These kids are going to be beasts...


----------



## mjm1 (Aug 22, 2005)

Watch Thomas trade nate robinson and lee for theo ratliff LOL (that would be pretty crappy). good game by knicks nonetheless.


----------



## NYKBaller (Oct 29, 2003)

KVH walked his *** off


----------



## USSKittyHawk (Jul 22, 2005)

mjm1 said:


> Watch Thomas trade nate robinson and lee for theo ratliff LOL (that would be pretty crappy).


Negative

I think that's what you hope for. :biggrin:


----------



## Fordy74 (May 22, 2002)

David Lee was AWESOME!! He didnt back down from Dirk, and he was all over the court, stealing balls, deflecting passes, throwing perfect outlet passes for layups or dunks, finishing strong with jams on the fast break, and making a few nice inside moves and drawing many fouls and getting to the line.
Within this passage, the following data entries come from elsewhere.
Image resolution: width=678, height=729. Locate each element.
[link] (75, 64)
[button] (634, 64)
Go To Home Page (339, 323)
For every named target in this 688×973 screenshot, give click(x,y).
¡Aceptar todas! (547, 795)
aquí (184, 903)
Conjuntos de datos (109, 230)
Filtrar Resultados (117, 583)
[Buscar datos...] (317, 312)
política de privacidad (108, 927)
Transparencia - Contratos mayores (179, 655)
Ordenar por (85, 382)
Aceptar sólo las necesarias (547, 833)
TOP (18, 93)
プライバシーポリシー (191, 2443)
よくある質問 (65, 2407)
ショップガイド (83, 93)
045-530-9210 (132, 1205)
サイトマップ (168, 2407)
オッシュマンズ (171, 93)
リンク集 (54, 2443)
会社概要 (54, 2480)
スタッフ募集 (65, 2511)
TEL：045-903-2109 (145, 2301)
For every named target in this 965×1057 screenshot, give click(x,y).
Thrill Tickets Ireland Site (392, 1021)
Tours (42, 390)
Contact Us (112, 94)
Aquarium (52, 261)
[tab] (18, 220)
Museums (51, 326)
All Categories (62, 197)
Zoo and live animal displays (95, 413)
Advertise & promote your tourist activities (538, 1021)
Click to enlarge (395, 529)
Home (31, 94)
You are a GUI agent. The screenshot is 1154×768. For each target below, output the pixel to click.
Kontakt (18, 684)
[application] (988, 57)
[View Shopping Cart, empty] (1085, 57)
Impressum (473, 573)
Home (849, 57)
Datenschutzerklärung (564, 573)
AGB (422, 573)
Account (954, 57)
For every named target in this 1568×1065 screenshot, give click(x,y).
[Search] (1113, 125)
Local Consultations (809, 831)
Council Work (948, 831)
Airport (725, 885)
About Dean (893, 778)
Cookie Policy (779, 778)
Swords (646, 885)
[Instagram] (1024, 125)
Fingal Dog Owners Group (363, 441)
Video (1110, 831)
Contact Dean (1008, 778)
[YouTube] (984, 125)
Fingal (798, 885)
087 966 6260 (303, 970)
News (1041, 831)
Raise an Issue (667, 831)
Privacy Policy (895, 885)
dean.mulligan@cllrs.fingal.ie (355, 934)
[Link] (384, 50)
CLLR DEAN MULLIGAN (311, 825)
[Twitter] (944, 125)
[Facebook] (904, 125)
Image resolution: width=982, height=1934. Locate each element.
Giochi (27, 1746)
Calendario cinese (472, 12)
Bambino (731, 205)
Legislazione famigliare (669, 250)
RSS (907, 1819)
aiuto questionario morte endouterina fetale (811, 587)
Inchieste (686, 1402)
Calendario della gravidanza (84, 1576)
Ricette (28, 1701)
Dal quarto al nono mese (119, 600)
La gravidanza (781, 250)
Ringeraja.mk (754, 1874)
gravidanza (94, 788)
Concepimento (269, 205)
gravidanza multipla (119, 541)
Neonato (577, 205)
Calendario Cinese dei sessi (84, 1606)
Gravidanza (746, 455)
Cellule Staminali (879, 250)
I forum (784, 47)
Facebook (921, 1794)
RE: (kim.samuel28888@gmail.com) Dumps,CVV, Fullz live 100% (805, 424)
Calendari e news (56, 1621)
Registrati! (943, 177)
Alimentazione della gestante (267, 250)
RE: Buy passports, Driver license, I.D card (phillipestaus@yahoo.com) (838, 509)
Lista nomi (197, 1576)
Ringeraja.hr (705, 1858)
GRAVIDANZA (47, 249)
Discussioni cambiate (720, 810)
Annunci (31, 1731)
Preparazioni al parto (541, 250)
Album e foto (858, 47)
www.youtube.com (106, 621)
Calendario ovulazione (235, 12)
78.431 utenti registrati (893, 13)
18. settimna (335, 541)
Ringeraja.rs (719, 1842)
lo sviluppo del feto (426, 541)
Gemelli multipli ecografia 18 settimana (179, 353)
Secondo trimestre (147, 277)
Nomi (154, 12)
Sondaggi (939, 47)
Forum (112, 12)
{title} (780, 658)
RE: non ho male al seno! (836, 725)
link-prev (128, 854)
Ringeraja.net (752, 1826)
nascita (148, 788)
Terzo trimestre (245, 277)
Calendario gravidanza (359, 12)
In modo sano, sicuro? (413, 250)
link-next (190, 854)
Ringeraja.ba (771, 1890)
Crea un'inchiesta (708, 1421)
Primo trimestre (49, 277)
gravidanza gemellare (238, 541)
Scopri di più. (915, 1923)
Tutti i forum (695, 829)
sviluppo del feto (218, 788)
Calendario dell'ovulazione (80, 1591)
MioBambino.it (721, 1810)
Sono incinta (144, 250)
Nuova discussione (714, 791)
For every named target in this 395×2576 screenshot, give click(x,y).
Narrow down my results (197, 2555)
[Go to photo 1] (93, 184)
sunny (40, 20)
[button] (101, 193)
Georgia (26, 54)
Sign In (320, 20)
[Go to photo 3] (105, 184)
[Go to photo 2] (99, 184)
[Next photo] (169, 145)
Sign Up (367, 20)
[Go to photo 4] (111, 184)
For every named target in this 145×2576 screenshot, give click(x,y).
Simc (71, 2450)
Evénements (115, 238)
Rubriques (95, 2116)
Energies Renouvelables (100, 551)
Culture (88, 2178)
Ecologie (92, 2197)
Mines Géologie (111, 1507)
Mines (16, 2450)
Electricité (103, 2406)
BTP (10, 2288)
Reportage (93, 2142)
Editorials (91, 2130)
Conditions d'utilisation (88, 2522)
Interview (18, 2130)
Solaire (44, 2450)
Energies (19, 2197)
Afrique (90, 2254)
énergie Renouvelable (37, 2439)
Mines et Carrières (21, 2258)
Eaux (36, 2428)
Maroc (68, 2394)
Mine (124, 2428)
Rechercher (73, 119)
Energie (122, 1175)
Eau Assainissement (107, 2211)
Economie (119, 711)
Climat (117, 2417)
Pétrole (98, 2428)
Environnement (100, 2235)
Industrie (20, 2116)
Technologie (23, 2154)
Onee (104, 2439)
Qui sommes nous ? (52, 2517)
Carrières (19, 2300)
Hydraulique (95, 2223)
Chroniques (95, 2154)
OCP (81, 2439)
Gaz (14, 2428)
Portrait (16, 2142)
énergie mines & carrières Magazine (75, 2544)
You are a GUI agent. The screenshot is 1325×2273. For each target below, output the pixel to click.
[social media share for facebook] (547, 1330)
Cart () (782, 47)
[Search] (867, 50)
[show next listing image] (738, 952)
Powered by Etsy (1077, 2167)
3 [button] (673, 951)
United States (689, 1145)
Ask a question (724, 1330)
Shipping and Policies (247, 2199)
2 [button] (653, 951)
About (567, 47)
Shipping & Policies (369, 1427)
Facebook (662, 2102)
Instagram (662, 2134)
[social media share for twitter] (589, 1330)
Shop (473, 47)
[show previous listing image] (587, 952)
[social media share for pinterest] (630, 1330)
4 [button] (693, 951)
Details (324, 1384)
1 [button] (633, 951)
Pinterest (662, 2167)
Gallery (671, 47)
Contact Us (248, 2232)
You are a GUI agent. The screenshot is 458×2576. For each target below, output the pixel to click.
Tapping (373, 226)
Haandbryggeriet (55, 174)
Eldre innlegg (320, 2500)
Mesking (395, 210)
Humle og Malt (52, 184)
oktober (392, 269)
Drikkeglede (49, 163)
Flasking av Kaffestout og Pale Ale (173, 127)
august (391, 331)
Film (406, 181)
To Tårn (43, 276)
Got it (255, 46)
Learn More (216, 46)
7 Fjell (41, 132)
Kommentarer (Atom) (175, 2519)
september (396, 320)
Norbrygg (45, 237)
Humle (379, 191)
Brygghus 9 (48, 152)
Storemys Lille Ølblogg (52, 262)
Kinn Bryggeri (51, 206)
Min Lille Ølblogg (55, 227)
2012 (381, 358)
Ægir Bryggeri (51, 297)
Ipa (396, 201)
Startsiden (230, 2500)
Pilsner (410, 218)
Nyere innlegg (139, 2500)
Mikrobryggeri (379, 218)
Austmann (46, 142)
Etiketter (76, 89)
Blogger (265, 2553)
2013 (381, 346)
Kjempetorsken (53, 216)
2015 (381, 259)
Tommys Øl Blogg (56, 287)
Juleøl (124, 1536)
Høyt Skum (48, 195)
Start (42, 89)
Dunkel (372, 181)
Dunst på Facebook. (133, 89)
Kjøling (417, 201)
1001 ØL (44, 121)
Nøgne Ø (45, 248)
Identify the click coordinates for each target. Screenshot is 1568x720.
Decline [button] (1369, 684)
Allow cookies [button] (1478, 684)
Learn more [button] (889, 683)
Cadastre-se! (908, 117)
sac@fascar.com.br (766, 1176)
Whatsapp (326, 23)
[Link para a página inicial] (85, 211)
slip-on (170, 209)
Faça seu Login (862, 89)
This kid is going to be the steal of the draft..Nate Robinson seemed like he was trying too hard, he will settle down and get it right..Frye has a beautilful touch and will be a good source of offense down low and hitting jumpers like Kurt used to. Frye had a sweet duncan-esque bank shot from about 15 feet..This may be the best Knicks draft ever. I did not care about the loss, it was all about the crowd being buzzed by the exciting and good play of the rookies. :clap:


----------



## Fordy74 (May 22, 2002)

Great pic of Lee.. thanks for posting that, Kitty. :cheers:


----------



## Dooch (Aug 1, 2005)

Fordy74 said:


> David Lee was AWESOME!! He didnt back down from Dirk, and he was all over the court, stealing balls, deflecting passes, throwing perfect outlet passes for layups or dunks, finishing strong with jams on the fast break, and making a few nice inside moves and drawing many fouls and getting to the line. This kid is going to be the steal of the draft..Nate Robinson seemed like he was trying too hard, he will settle down and get it right..Frye has a beautilful touch and will be a good source of offense down low and hitting jumpers like Kurt used to. Frye had a sweet duncan-esque bank shot from about 15 feet..This may be the best Knicks draft ever. I did not care about the loss, it was all about the crowd being buzzed by the exciting and good play of the rookies. :clap:


I give credit to David Lee since he is a rookie, and he was going up against one of the superstars in the NBA and around the world... in Dirk Nowitzki.. If he continues to play like that in the regular season and playoffs that will help/benefit for the New York Knicks. :cheers:


----------